Bivins: I actually think that, as significant as Trump is as a galvanizing force, one of the main takeaways is that this has been building since the 1970s. All of public life has been made subject to the claims of the market, social services have been hollowed out, and we’ve seen the triumph of a particular brand of morality in all kinds of social/political spheres. Trump just managed to capture the right kind of rage, to galvanize a bunch of apathetic voters, and to normalize xenophobia and authoritarianism in ways we haven’t seen since George Wallace. The key here is that the Republican Party let the fringe elements in, so as to hold onto power.
TA: Two of the fundamental concepts in your book are groups of people who you call “Martyrs” and “Whistleblowers.” Can you explain those two terms and why they’re important?
Bivins: This is the discourse analysis part of the book. One of the things that’s struck me over the years is how impotent left wing takes on religion are. They’re strident, often unproductively anticlerical, and actually conceded a lot of ground to right-wing victimology. In conceding a kind of dualism in my own analysis, I’m trying to show that this very antagonism is the “hamster wheel” that’s got Americans locked into what’s basically a distraction from structural change.

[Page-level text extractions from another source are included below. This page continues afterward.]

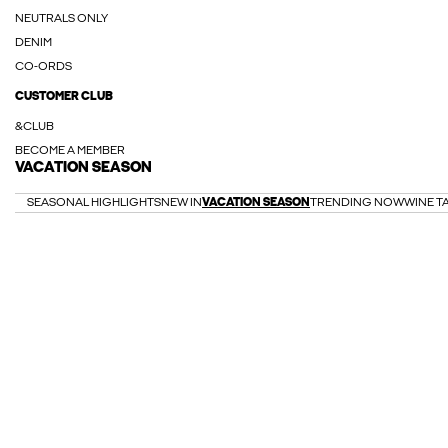
NEUTRALS ONLY
DENIM
CO-ORDS
CUSTOMER CLUB
&CLUB
BECOME A MEMBER
VACATION SEASON
SEASONAL HIGHLIGHTS
NEW IN
VACATION SEASON
TRENDING NOW
WINE T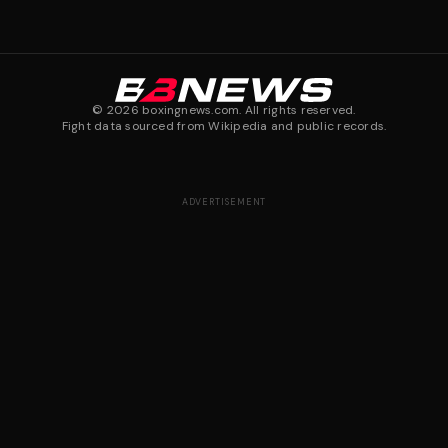
©
2026
boxingnews.com. All rights reserved.
Fight data sourced from Wikipedia and public records.
ADVERTISEMENT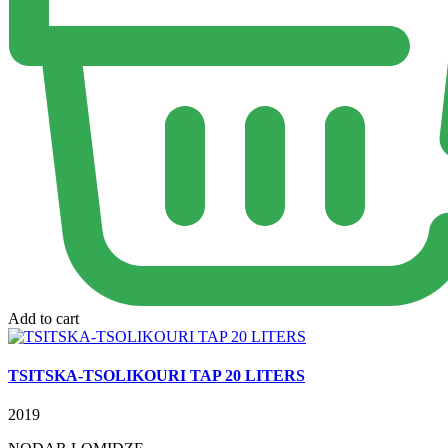
Add to cart
TSITSKA-TSOLIKOURI TAP 20 LITERS
2019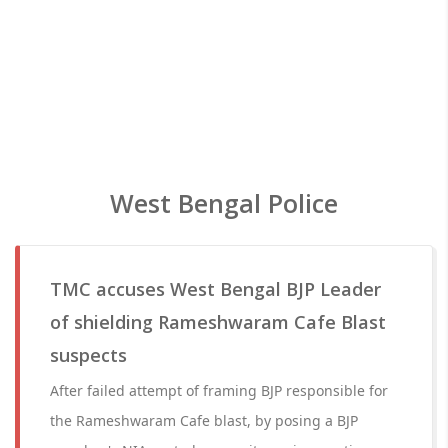
West Bengal Police
TMC accuses West Bengal BJP Leader
of shielding Rameshwaram Cafe Blast
suspects
After failed attempt of framing BJP responsible for
the Rameshwaram Cafe blast, by posing a BJP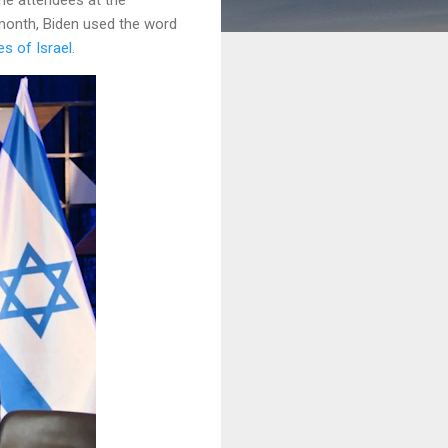
month, Biden used the word
s of Israel
.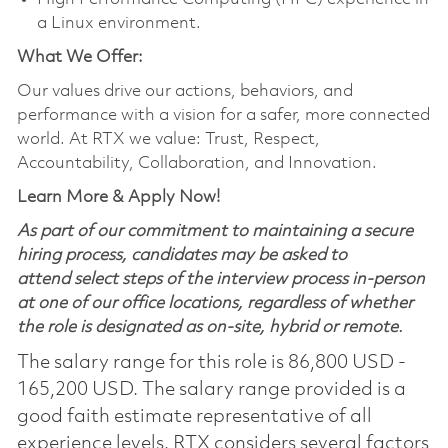
a Linux environment.
What We Offer:
Our values drive our actions, behaviors, and
performance with a vision for a safer, more connected
world. At RTX we value: Trust, Respect,
Accountability, Collaboration, and Innovation.
Learn More & Apply Now!
As part of our commitment to maintaining a secure
hiring process, candidates may be asked to
attend select steps of the interview process in-person
at one of our office locations, regardless of whether
the role is designated as on-site, hybrid or remote.
The salary range for this role is 86,800 USD -
165,200 USD. The salary range provided is a
good faith estimate representative of all
experience levels. RTX considers several factors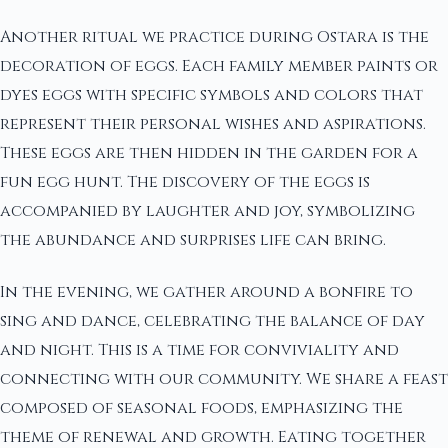
Another ritual we practice during Ostara is the
decoration of eggs. Each family member paints or
dyes eggs with specific symbols and colors that
represent their personal wishes and aspirations.
These eggs are then hidden in the garden for a
fun egg hunt. The discovery of the eggs is
accompanied by laughter and joy, symbolizing
the abundance and surprises life can bring.
In the evening, we gather around a bonfire to
sing and dance, celebrating the balance of day
and night. This is a time for conviviality and
connecting with our community. We share a feast
composed of seasonal foods, emphasizing the
theme of renewal and growth. Eating together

TA: The book includes a number of “case studies,” one might even call them non-fiction parables, aimed at helping readers grasp the book’s key concepts. Can you give me an example, why you chose it, and what you are hoping readers take away from it?
Bivins: In the most basic sense, they’re the product of my energetic documentation of political madness during the years when I was writing my book on jazz. While I had some hope, between 2010-2012 for example, that someone like Glenn Beck might sputter out into insignificance, I found that many of the key figures were reenergized by Trump. But instead of merely documenting every unsubstantiated conspiracy theory from right-wing talking heads, I wanted to challenge myself and readers to see foundational categories and arguments at work behind the sideshow. I like the idea of parables, since they represent learning opportunities for citizens rather than just occasions to flame people on social media.
TA: Many – maybe even most – academic books focus on helping readers understand how and why something happened. While you go into that here, this book also outlines a path forward: focused on political activity and skirting issues of faith completely. Why did you decide to go in that direction?
Bivins: I felt strongly that I did enough historical explanatory work in my first two books. Here I was in middle age, at a time of genuine peril in my country, and I thought I should go big with some focused engagement with key political categories that America needs to rethink. My training in political theory set me up to do that pretty well (I hope) and I do think this kind of effort is necessary, rather than succumbing to despair.
TA: There’s often a significant time lag between when an author finishes writing a book and when that book is published. Given that your book is focused on our current political climate, are there any political events that took place after you’d submitted the book that you wish you’d been able to include? Why?
Bivins: Well, it was actually through the review process right as quarantine hit in March 2020. As I waited out those months I just kept writing. My editor and I thought it best to hold on and see what fresh madness the election and its aftermath brought. Turned out to be a smart move.
TA: If you could get readers to take just one thing away from this book, what would it be?
Bivins: It’s going to take several generations, but we need fundamental change. I’m talking about the institutional stuff, not attitudinal change. The scale of American life, along with the corporatization of politics, freezes out tens if not hundreds of millions of citizens. The current situation is unsustainable, and without significant electoral, judicial, and economic reform, there are some pretty nasty decades ahead of us. That, and social media is the devil.